▸ **RECORDS FOR THE EXERCISE**
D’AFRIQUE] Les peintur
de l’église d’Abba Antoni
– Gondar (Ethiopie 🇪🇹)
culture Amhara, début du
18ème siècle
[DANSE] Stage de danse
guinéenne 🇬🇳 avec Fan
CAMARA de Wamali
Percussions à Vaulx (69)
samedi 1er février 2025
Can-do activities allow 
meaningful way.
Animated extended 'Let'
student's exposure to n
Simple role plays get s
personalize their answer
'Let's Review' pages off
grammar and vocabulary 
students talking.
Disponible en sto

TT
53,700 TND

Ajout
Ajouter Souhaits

▸ **ABOUT THIS EXERCISE**
Give back the complete data, each line unchanged.

▸ **WRITTEN SOLUTION**
D’AFRIQUE] Les peintur
de l’église d’Abba Antoni
– Gondar (Ethiopie 🇪🇹)
culture Amhara, début du
18ème siècle
[DANSE] Stage de danse
guinéenne 🇬🇳 avec Fan
CAMARA de Wamali
Percussions à Vaulx (69)
samedi 1er février 2025
Can-do activities allow 
meaningful way.
Animated extended 'Let'
student's exposure to n
Simple role plays get s
personalize their answer
'Let's Review' pages off
grammar and vocabulary 
students talking.
Disponible en sto

TT
53,700 TND

Ajout
Ajouter Souhaits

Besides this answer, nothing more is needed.